PROBLEM: Could you find every line in the entries below that holds the word "camera" and copy it?

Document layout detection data
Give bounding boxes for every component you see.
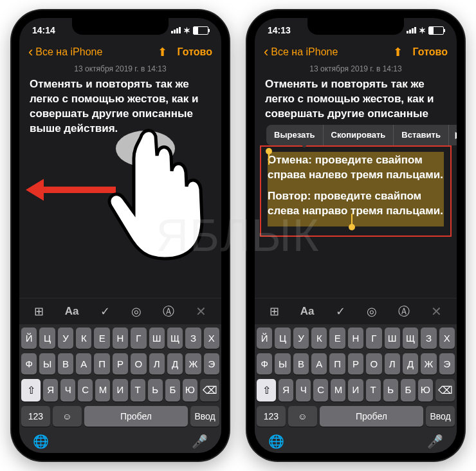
- keyboard[interactable]: ЙЦУКЕНГШЩЗХ ФЫВАПРОЛДЖЭ ⇧ ЯЧСМИТЬБЮ ⌫ 12…: [19, 324, 221, 453]
- delete-key[interactable]: ⌫: [435, 379, 455, 402]
- note-body[interactable]: Отменять и повторять так же легко с помо…: [19, 77, 221, 298]
- emoji-key[interactable]: ☺: [53, 406, 82, 427]
- key-Р[interactable]: Р: [113, 353, 128, 374]
- key-Г[interactable]: Г: [131, 328, 146, 349]
- key-Ж[interactable]: Ж: [421, 353, 436, 374]
- key-П[interactable]: П: [329, 353, 345, 374]
- share-icon[interactable]: ⬆︎: [158, 45, 167, 59]
- markup-icon[interactable]: Ⓐ: [163, 304, 174, 319]
- key-З[interactable]: З: [421, 328, 436, 349]
- key-И[interactable]: И: [348, 379, 363, 402]
- mic-icon[interactable]: 🎤: [192, 434, 208, 449]
- key-Г[interactable]: Г: [366, 328, 381, 349]
- key-Я[interactable]: Я: [279, 379, 293, 402]
- key-У[interactable]: У: [58, 328, 73, 349]
- key-Ж[interactable]: Ж: [185, 353, 201, 374]
- done-button[interactable]: Готово: [413, 46, 448, 58]
- done-button[interactable]: Готово: [178, 46, 212, 58]
- enter-key[interactable]: Ввод: [190, 406, 219, 427]
- ctx-copy[interactable]: Скопировать: [324, 125, 394, 145]
- key-Ю[interactable]: Ю: [418, 379, 433, 402]
- delete-key[interactable]: ⌫: [200, 379, 219, 402]
- ctx-more-icon[interactable]: ▶: [449, 125, 457, 145]
- globe-icon[interactable]: 🌐: [33, 434, 49, 449]
- key-Р[interactable]: Р: [348, 353, 363, 374]
- key-Х[interactable]: Х: [439, 328, 455, 349]
- key-Е[interactable]: Е: [94, 328, 109, 349]
- context-menu[interactable]: Вырезать Скопировать Вставить ▶: [266, 125, 457, 145]
- mic-icon[interactable]: 🎤: [427, 434, 443, 449]
- close-icon[interactable]: ✕: [431, 304, 442, 319]
- key-Щ[interactable]: Щ: [167, 328, 183, 349]
- close-icon[interactable]: ✕: [196, 304, 206, 319]
- key-Э[interactable]: Э: [204, 353, 219, 374]
- key-Ц[interactable]: Ц: [275, 328, 290, 349]
- key-М[interactable]: М: [95, 379, 110, 402]
- key-О[interactable]: О: [131, 353, 146, 374]
- emoji-key[interactable]: ☺: [288, 406, 317, 427]
- key-З[interactable]: З: [185, 328, 201, 349]
- key-О[interactable]: О: [366, 353, 381, 374]
- key-Д[interactable]: Д: [403, 353, 418, 374]
- selection-handle-end[interactable]: [349, 224, 355, 230]
- space-key[interactable]: Пробел: [84, 406, 188, 427]
- markup-icon[interactable]: Ⓐ: [398, 304, 410, 319]
- key-Э[interactable]: Э: [439, 353, 455, 374]
- key-С[interactable]: С: [78, 379, 93, 402]
- space-key[interactable]: Пробел: [320, 406, 423, 427]
- key-Ь[interactable]: Ь: [148, 379, 163, 402]
- key-Я[interactable]: Я: [43, 379, 58, 402]
- key-К[interactable]: К: [311, 328, 327, 349]
- key-А[interactable]: А: [311, 353, 327, 374]
- numbers-key[interactable]: 123: [21, 406, 50, 427]
- key-Л[interactable]: Л: [149, 353, 165, 374]
- format-icon[interactable]: Aa: [65, 305, 79, 318]
- table-icon[interactable]: ⊞: [34, 304, 44, 319]
- format-icon[interactable]: Aa: [300, 305, 315, 318]
- checklist-icon[interactable]: ✓: [100, 304, 110, 319]
- key-Ч[interactable]: Ч: [60, 379, 75, 402]
- key-Б[interactable]: Б: [165, 379, 180, 402]
- key-И[interactable]: И: [113, 379, 127, 402]
- keyboard[interactable]: ЙЦУКЕНГШЩЗХ ФЫВАПРОЛДЖЭ ⇧ ЯЧСМИТЬБЮ ⌫ 12…: [255, 324, 457, 453]
- note-body[interactable]: Отменять и повторять так же легко с помо…: [255, 77, 457, 298]
- numbers-key[interactable]: 123: [257, 406, 286, 427]
- back-button[interactable]: ‹ Все на iPhone: [28, 45, 102, 59]
- key-А[interactable]: А: [76, 353, 91, 374]
- key-Ы[interactable]: Ы: [39, 353, 55, 374]
- key-Ш[interactable]: Ш: [149, 328, 165, 349]
- camera-icon[interactable]: ◎: [367, 304, 377, 319]
- shift-key[interactable]: ⇧: [257, 379, 276, 402]
- key-Т[interactable]: Т: [131, 379, 145, 402]
- key-Й[interactable]: Й: [21, 328, 37, 349]
- key-Й[interactable]: Й: [257, 328, 272, 349]
- checklist-icon[interactable]: ✓: [336, 304, 345, 319]
- key-В[interactable]: В: [58, 353, 73, 374]
- key-В[interactable]: В: [293, 353, 309, 374]
- key-Ц[interactable]: Ц: [39, 328, 55, 349]
- key-Т[interactable]: Т: [366, 379, 381, 402]
- key-Л[interactable]: Л: [385, 353, 400, 374]
- key-У[interactable]: У: [293, 328, 309, 349]
- key-П[interactable]: П: [94, 353, 109, 374]
- key-М[interactable]: М: [331, 379, 345, 402]
- key-Ф[interactable]: Ф: [21, 353, 37, 374]
- key-Д[interactable]: Д: [167, 353, 183, 374]
- table-icon[interactable]: ⊞: [270, 304, 279, 319]
- key-Н[interactable]: Н: [113, 328, 128, 349]
- key-С[interactable]: С: [313, 379, 328, 402]
- back-button[interactable]: ‹ Все на iPhone: [264, 45, 338, 59]
- key-Б[interactable]: Б: [401, 379, 416, 402]
- selected-text[interactable]: Отмена: проведите свайпом справа налево …: [268, 152, 444, 226]
- key-Щ[interactable]: Щ: [403, 328, 418, 349]
- share-icon[interactable]: ⬆︎: [393, 45, 403, 59]
- key-Ф[interactable]: Ф: [257, 353, 272, 374]
- shift-key[interactable]: ⇧: [21, 379, 41, 402]
- enter-key[interactable]: Ввод: [426, 406, 455, 427]
- key-Е[interactable]: Е: [329, 328, 345, 349]
- camera-icon[interactable]: ◎: [131, 304, 142, 319]
- key-Ш[interactable]: Ш: [385, 328, 400, 349]
- key-Н[interactable]: Н: [348, 328, 363, 349]
- key-Ы[interactable]: Ы: [275, 353, 290, 374]
- key-Ю[interactable]: Ю: [183, 379, 197, 402]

PROBLEM SOLUTION:
- camera-icon[interactable]: ◎: [367, 304, 377, 319]
- camera-icon[interactable]: ◎: [131, 304, 142, 319]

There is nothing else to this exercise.